- **What the exercise asks**:
Reproduce each line from the records that holds "armée".

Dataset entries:
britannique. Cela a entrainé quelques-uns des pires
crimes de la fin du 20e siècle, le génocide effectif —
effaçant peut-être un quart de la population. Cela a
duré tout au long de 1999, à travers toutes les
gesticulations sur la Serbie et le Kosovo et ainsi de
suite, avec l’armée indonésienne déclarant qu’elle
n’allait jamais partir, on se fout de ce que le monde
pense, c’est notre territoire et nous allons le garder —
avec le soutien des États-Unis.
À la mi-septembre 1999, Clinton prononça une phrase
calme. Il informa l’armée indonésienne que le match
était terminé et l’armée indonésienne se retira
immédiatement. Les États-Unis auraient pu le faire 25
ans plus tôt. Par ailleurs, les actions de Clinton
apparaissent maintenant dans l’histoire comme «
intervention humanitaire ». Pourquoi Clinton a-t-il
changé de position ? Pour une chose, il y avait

- **Response**:
suite, avec l’armée indonésienne déclarant qu’elle
calme. Il informa l’armée indonésienne que le match
était terminé et l’armée indonésienne se retira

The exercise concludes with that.